Настюта тоже поглядела на улицу. К поселку по скользкой дороге шел Васяня — шел, выставив вперед плечо, хоронясь от ветра, глубоко засунув руки в карманы солдатского бушлата.
Маруся задернула занавеску, подняла с пола вылетевший из плиты горящий уголек, перекатывала его с ладони на ладонь и говорила с мстительной радостью:
— Пускай. У меня хоть муж был здоровый, умный, уважали его, а у Верки небось дурной какой-то, хворый был, и его лечили, и ее лечили… Залечили!
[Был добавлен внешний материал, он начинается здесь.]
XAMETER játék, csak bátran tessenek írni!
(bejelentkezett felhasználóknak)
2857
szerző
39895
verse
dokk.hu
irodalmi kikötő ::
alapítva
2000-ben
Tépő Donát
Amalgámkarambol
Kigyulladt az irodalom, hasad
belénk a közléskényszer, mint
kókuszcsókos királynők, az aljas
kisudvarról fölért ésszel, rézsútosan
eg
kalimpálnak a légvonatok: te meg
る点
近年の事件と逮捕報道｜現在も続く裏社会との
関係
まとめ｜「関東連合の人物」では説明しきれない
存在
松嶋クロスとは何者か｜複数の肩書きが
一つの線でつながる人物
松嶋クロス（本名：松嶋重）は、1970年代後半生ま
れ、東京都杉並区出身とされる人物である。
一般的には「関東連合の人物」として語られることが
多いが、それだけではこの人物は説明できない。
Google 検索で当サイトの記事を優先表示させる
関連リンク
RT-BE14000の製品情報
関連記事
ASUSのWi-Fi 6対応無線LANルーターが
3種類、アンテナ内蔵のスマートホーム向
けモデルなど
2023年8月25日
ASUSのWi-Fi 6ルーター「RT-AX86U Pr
Шофера, на уборку-то из города приезжали, табуном, бывало, к ней, стекла побили… И еще побьют!
— Молодой он, Васяня, — начала было и тут же осеклась Настюта.
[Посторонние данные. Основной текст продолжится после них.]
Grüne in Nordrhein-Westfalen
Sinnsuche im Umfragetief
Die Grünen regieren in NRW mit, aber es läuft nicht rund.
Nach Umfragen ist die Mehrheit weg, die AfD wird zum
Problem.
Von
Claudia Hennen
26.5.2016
— А ты помнишь, какие они, молодые-то?! — уже глаза у Маруси в сетке проступивших морщин, и вся она — тронь попробуй! Усмехнулась: — Тоже мне!
Настюта поверх занавески, в просвет окна, смотрела вдаль: негусто падала наземь серая крупка, на столбе, расслабив крылья, застыла унылая ворона, Васяни уже не было видно, а по дороге от Карманных Выселок мышиной масти лошаденка тащила телегу.
— Настютка, слышь, как же я теперь? Ну сядь, сядь со мной рядом…
— Что я посоветую, Марусь?
И они сидят — Настюта прямо, недвижно, а Маруся припав горячей щекой к ее плечу. Фырчит на плите чайник, выбрасывает из носика сердитые клубы пара — они сидят…
— Водки бы выпить.
— Зачем это, Марусь…
— Стылость кругом. Мурашками обросла.
Слышен скрип тележных колес, он все явственней, ближе, и вот уже кто-то остановился у сторожки, кто-то за дверью бьет веником по сапогам…
Они вошли — впереди розовощекий, с коротко подстриженными усами старик, непомерно широкий — оттого что по погоде надеты на нем ватник и полушубок, а поверх них еще брезентовый плащ; за стариком протиснулась в дверь замерзшая, с напряженно-скорбным лицом бабка, закутанная шалью, в длиннополом плюшевом пальто. Поздоровались, заняли лавку у двери, и старик, расправив пальцем усы, сказал, обращаясь к Марусе:
— Нам, милая, Анастасию Чеверду.
— Это я, — бледнея, тихо ответила Настюта. Она догадалась, что за гости к ней, — сердце замерло, трудно дышать; она поджимает под топчан ноги, еще думает: «Юбка с кофтой у меня рабочие, оборванные…» — и слабнет она под стариковым взглядом.
— Та-ак, — растерянно говорит старик, — значит, ты — Анастасия. А мы, как тут объяснить… Уфимцевы, значит.
— Я и не знаю… рада я очень.
Вскочила с места Маруся, суетится — выставляет на стол сахар, хлеб.